I also set to enlarge my cave farther into the hillside. It was composed of loose sandy rock, which gave in easily to the work I put in at it. And so, when I found I was pretty safe from beasts of prey, I worked sideways to the right hand into the rock; and then turning to the right again, worked quite out, and made a door to come out on the outside of my wall. This gave me not only entry and retreat but gave me room to store my goods.
Now I began to make such necessary things as I found I most wanted, particularly a chair and a table. Without these I was not able to enjoy the few comforts I had in the world. I could not write or eat with so much pleasure without a table.
So I went to work. Here I must say that every man may in time be master of every mechanical art. I had never handled a tool in my life, and yet in time, by labor, persistence, and contrivance, I found at last that whatever I needed, I could have made it, especially if I had tools. However, I made many things even without tools, and some with no tools but an adze1 and hatchet. For example, if I wanted a board, I had no other way than to cut down a tree, set it on an edge before me, and hew it flat on either side with my axe, till I had made it as thin as a plank, and then smooth it with my adze1.
And now it was when I began to keep a journal of every day's activity. At first I was in too much of a hurry in my work and in my mind. But having settled my household, I wrote as long as my ink lasted.
(I shall omit from this journal most of those details which I have already related.)

Трек 04_01
The Journal

October 31. In the morning I went out into the island with my gun to look for some food. I killed a goat, and her kid followed me home.
November 3. I went out with my gun and killed two fowls like ducks, which were very good food. In the afternoon I went to work to make a table.
November 4. This morning I began to order my times of work, of going out with my gun, time of sleep, and time of amusement. Every morning I walked out with my gun for two or three hours, if it did not rain, and worked till about eleven o'clock. Then I ate what I had, and from twelve to two I lay down to sleep, the weather being too hot to be outside. Then in the evening I set to work again.
November 5. This day I went out with my gun and my dog, and killed a wild cat. Every creature I killed, I took off the skins and preserved them. Coming back by the seashore, I was surprised, and almost frightened, by two or three seals, which, while I was gazing at them, not knowing what they were, got into the sea and escaped.
November 6. After my morning walk, I went to work on making my table again, and finished it, though not to my liking.
November 7. Now it began to be fair weather.

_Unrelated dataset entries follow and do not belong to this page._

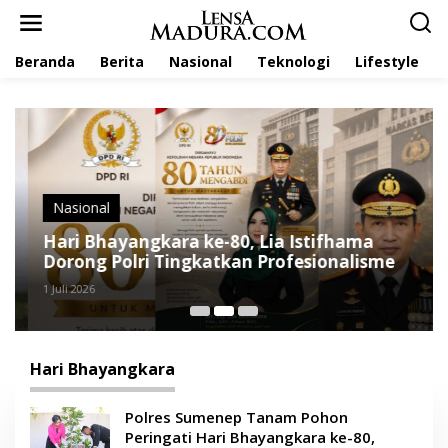
L
e
w
Beranda
Berita
Nasional
Teknologi
Lifestyle
a
t
i
k
e
k
o
n
t
Nasional
e
Hari Bhayangkara ke-80, Lia Istifhama
n
Dorong Polri Tingkatkan Profesionalisme
1 Juli 2026
Hari Bhayangkara
Polres Sumenep Tanam Pohon
Peringati Hari Bhayangkara ke-80,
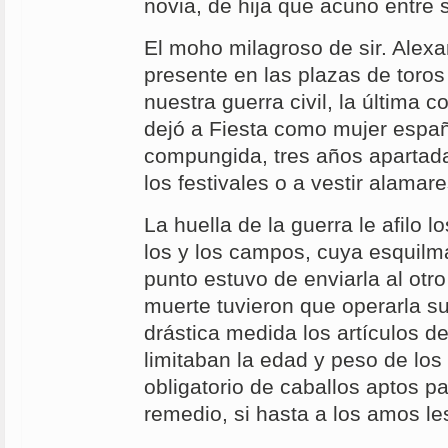
novia, de hija que acuno entre 
El moho milagroso de sir. Alex
presente en las plazas de tor
nuestra guerra civil, la última c
dejó a Fiesta como mujer españ
compungida, tres años apartada 
los festivales o a vestir alamares
La huella de la guerra le afilo 
los y los campos, cuya esquilm
punto estuvo de enviarla al otr
muerte tuvieron que operarla s
drástica medida los artículos d
limitaban la edad y peso de los
obligatorio de caballos aptos p
remedio, si hasta a los amos les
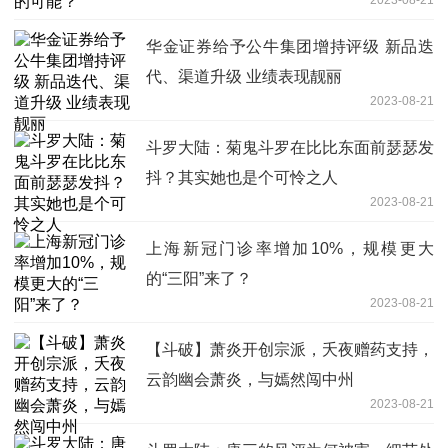
华金证券给予公牛集团增持评级 新品迭
代、渠道升级 业绩表现靓丽
2023-08-21
斗罗大陆：菊鬼斗罗在比比东面前瑟瑟发
抖？其实她也是个可怜之人
2023-08-21
上海新冠门诊率增加10%，规模更大
的“三阳”来了？
2023-08-21
【斗破】萧炎开创宗派，夭夜赠药支持，
云韵幽会萧炎，与嫣然闯中州
2023-08-21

The 7th, 8th, 9th, 10th, and part of the 12th (for the 11th was a Sunday) I took to make a chair, and with much effort brought it to a passable shape, but not good enough to please me, and even in the making I pulled it to pieces several times. NOTE: I soon gave up taking my Sundays off. Having failed to make my mark for them on my calendar post, I forgot which day was which.
November 13. This day it rained, which refreshed me very much, and cooled the earth, but it came with terrible thunder and lightning, which frightened me dreadfully, for fear of my gunpowder. As soon as it was over, I resolved to separate my stock of gunpowder into as many little packets as possible, that it might not be in danger of exploding.

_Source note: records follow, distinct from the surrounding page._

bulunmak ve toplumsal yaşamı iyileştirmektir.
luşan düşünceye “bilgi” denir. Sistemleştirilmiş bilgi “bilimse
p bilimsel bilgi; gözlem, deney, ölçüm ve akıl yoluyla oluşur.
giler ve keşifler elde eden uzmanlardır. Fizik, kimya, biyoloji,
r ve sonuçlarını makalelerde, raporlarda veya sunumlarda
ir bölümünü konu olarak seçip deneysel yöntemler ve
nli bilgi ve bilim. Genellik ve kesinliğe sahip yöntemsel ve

November 14, 15, 16. These three days I spent in making little square boxes, which might hold about a pound or two pounds, at most, of gunpowder. And so, putting the powder in, I stowed it in places as safe and far from one another as possible.
Трек 04_02
December 17. From this day to the 20th, I placed shelves and knocked nails into the posts to hang everything up that could be hung up. And now I began to have some order inside my cave.
December 20. Now I carried everything into the cave, and began to furnish my house, and set up some pieces of boards like a dresser, to arrange my food supplies. But boards began to be very scarce with me. Also I made me another table.
December 24. Much rain all night and all day; no stirring out.
December 25. Rain all day.
December 26. No rain, and the earth much cooler than before, and pleasanter.
December 27. Killed a young goat, and lamed another, so that I caught it, and led it home on a string. When I had it home, I bound and splintered up its leg, which was broken. I took such care of it that it lived, and the leg grew well, and as strong as ever. But by nursing it so long it grew tame, and fed upon the little green at my door, and would not go away. This was the first time that I thought of breeding some tame goats, so that I might have food when my gunpowder and gunshot was all gone.
December 28, 29, 30. Terrible heat and no breeze. There was no going out, except in the evening for food. This time I spent putting all my things in order.
January 1. Very hot still, but I went out early and late with my gun, and lay quiet during the day. This evening going farther into the valleys, which lay towards the center of the island, I found there were plenty of goats, though very shy and hard to get at.
From the 3rd of January to the 14th of April, I was working, finishing and perfecting the wall outside my habitation.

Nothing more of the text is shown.